### WHAT THE EXERCISE ASKS
Only the text should come through, so restate the listing exactly and drop its images.

### INFORMATION PROVIDED
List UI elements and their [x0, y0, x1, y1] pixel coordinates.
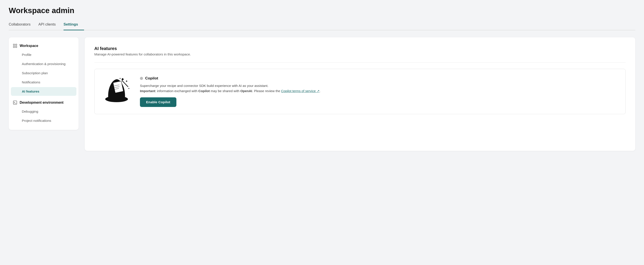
copilot-desc-part4: . Please review the [252, 89, 281, 93]
copilot-important-label: Important [140, 89, 155, 93]
openai-bold: OpenAI [240, 89, 252, 93]
sidebar-item-debugging[interactable]: Debugging [11, 107, 76, 116]
panel-subtitle: Manage AI-powered features for collabora… [94, 52, 626, 56]
svg-rect-0 [13, 44, 15, 46]
sidebar-item-profile[interactable]: Profile [11, 50, 76, 59]
svg-rect-4 [13, 101, 17, 104]
tab-api-clients[interactable]: API clients [38, 20, 62, 30]
tab-collaborators[interactable]: Collaborators [9, 20, 37, 30]
copilot-desc-part2: : information exchanged with [155, 89, 198, 93]
grid-icon [13, 44, 18, 48]
copilot-name: Copilot [145, 76, 158, 80]
sidebar-section-workspace: Workspace [9, 42, 78, 50]
svg-rect-1 [16, 44, 17, 46]
copilot-description: Supercharge your recipe and connector SD… [140, 83, 618, 94]
sidebar-item-subscription-plan[interactable]: Subscription plan [11, 69, 76, 78]
svg-text:✦: ✦ [125, 80, 128, 83]
content-area: Workspace Profile Authentication & provi… [9, 37, 635, 151]
copilot-illustration: ✦ ✦ ✦ [102, 76, 133, 107]
panel-title: AI features [94, 46, 626, 51]
page-title: Workspace admin [9, 6, 635, 15]
code-icon [13, 100, 18, 105]
dev-section-label: Development environment [20, 101, 64, 104]
page-wrapper: Workspace admin Collaborators API client… [0, 0, 644, 265]
tabs-bar: Collaborators API clients Settings [9, 20, 635, 30]
svg-rect-3 [16, 46, 17, 48]
sidebar-item-auth-provisioning[interactable]: Authentication & provisioning [11, 60, 76, 68]
sidebar: Workspace Profile Authentication & provi… [9, 37, 78, 130]
copilot-desc-line1: Supercharge your recipe and connector SD… [140, 84, 268, 88]
svg-text:✦: ✦ [119, 77, 121, 80]
copilot-terms-link[interactable]: Copilot terms of service ↗ [281, 89, 320, 93]
copilot-bold: Copilot [198, 89, 210, 93]
svg-rect-11 [122, 78, 124, 80]
sidebar-item-notifications[interactable]: Notifications [11, 78, 76, 87]
enable-copilot-button[interactable]: Enable Copilot [140, 97, 176, 107]
copilot-link-text: Copilot terms of service [281, 89, 316, 93]
tab-settings[interactable]: Settings [64, 20, 84, 30]
sidebar-section-dev-environment: Development environment [9, 98, 78, 107]
sidebar-item-ai-features[interactable]: AI features [11, 87, 76, 96]
copilot-status-dot [140, 77, 143, 80]
svg-rect-2 [13, 46, 15, 48]
copilot-desc-part3: may be shared with [210, 89, 240, 93]
svg-text:✦: ✦ [128, 87, 130, 90]
panel-divider [94, 62, 626, 63]
main-panel: AI features Manage AI-powered features f… [85, 37, 635, 151]
copilot-desc-part5: . [320, 89, 320, 93]
sidebar-item-project-notifications[interactable]: Project notifications [11, 116, 76, 125]
copilot-header: Copilot [140, 76, 618, 80]
copilot-content: Copilot Supercharge your recipe and conn… [140, 76, 618, 107]
workspace-section-label: Workspace [20, 44, 38, 48]
copilot-card: ✦ ✦ ✦ Copilot Supercharge your recipe an… [94, 69, 626, 114]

### RESPONSE TO THE TASK
List UI elements and their [x0, y0, x1, y1] pixel coordinates.
copilot-desc-part4: . Please review the [252, 89, 281, 93]
copilot-important-label: Important [140, 89, 155, 93]
openai-bold: OpenAI [240, 89, 252, 93]
sidebar-item-debugging[interactable]: Debugging [11, 107, 76, 116]
panel-subtitle: Manage AI-powered features for collabora… [94, 52, 626, 56]
svg-rect-0 [13, 44, 15, 46]
sidebar-item-profile[interactable]: Profile [11, 50, 76, 59]
svg-rect-4 [13, 101, 17, 104]
tab-api-clients[interactable]: API clients [38, 20, 62, 30]
tab-collaborators[interactable]: Collaborators [9, 20, 37, 30]
copilot-desc-part2: : information exchanged with [155, 89, 198, 93]
grid-icon [13, 44, 18, 48]
copilot-name: Copilot [145, 76, 158, 80]
sidebar-section-workspace: Workspace [9, 42, 78, 50]
svg-rect-1 [16, 44, 17, 46]
copilot-description: Supercharge your recipe and connector SD… [140, 83, 618, 94]
sidebar-item-subscription-plan[interactable]: Subscription plan [11, 69, 76, 78]
svg-text:✦: ✦ [125, 80, 128, 83]
content-area: Workspace Profile Authentication & provi… [9, 37, 635, 151]
copilot-illustration: ✦ ✦ ✦ [102, 76, 133, 107]
panel-title: AI features [94, 46, 626, 51]
page-title: Workspace admin [9, 6, 635, 15]
code-icon [13, 100, 18, 105]
dev-section-label: Development environment [20, 101, 64, 104]
page-wrapper: Workspace admin Collaborators API client… [0, 0, 644, 265]
tabs-bar: Collaborators API clients Settings [9, 20, 635, 30]
svg-rect-3 [16, 46, 17, 48]
sidebar-item-auth-provisioning[interactable]: Authentication & provisioning [11, 60, 76, 68]
sidebar: Workspace Profile Authentication & provi… [9, 37, 78, 130]
copilot-desc-line1: Supercharge your recipe and connector SD… [140, 84, 268, 88]
svg-text:✦: ✦ [119, 77, 121, 80]
copilot-terms-link[interactable]: Copilot terms of service ↗ [281, 89, 320, 93]
copilot-bold: Copilot [198, 89, 210, 93]
svg-rect-11 [122, 78, 124, 80]
sidebar-item-notifications[interactable]: Notifications [11, 78, 76, 87]
enable-copilot-button[interactable]: Enable Copilot [140, 97, 176, 107]
copilot-link-text: Copilot terms of service [281, 89, 316, 93]
tab-settings[interactable]: Settings [64, 20, 84, 30]
sidebar-section-dev-environment: Development environment [9, 98, 78, 107]
sidebar-item-ai-features[interactable]: AI features [11, 87, 76, 96]
copilot-status-dot [140, 77, 143, 80]
svg-rect-2 [13, 46, 15, 48]
copilot-desc-part3: may be shared with [210, 89, 240, 93]
svg-text:✦: ✦ [128, 87, 130, 90]
panel-divider [94, 62, 626, 63]
main-panel: AI features Manage AI-powered features f… [85, 37, 635, 151]
copilot-desc-part5: . [320, 89, 320, 93]
sidebar-item-project-notifications[interactable]: Project notifications [11, 116, 76, 125]
copilot-header: Copilot [140, 76, 618, 80]
copilot-content: Copilot Supercharge your recipe and conn… [140, 76, 618, 107]
workspace-section-label: Workspace [20, 44, 38, 48]
copilot-card: ✦ ✦ ✦ Copilot Supercharge your recipe an… [94, 69, 626, 114]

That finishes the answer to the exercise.